(Stored items from a collection)
╔══

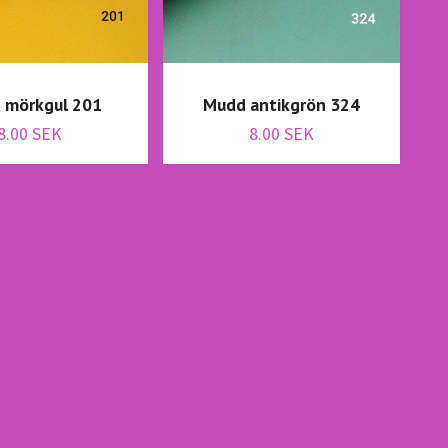
 mörkgul 201
Mudd antikgrön 324
M
8.00 SEK
8.00 SEK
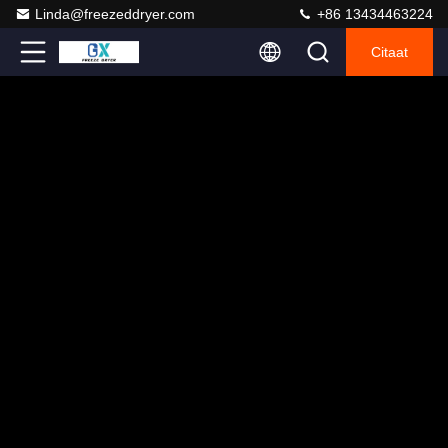
Linda@freezeddryer.com
+86 13434463224
Citaat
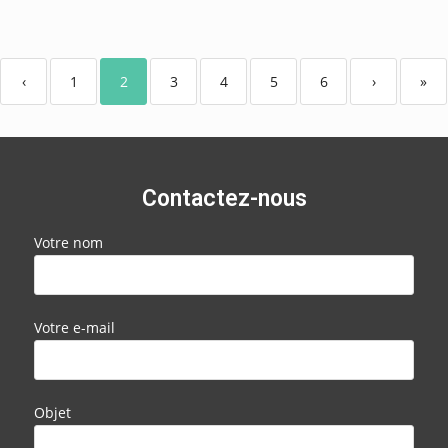
‹
1
2
3
4
5
6
›
»
Contactez-nous
Votre nom
Votre e-mail
Objet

╚══

▸ Work instruction: Your copy should hold every record word for word and none of the pictures.

▸ Exercise response:
 mörkgul 201
Mudd antikgrön 324
M
8.00 SEK
8.00 SEK
Linda@freezeddryer.com
+86 13434463224
Citaat
‹
1
2
3
4
5
6
›
»
Contactez-nous
Votre nom
Votre e-mail
Objet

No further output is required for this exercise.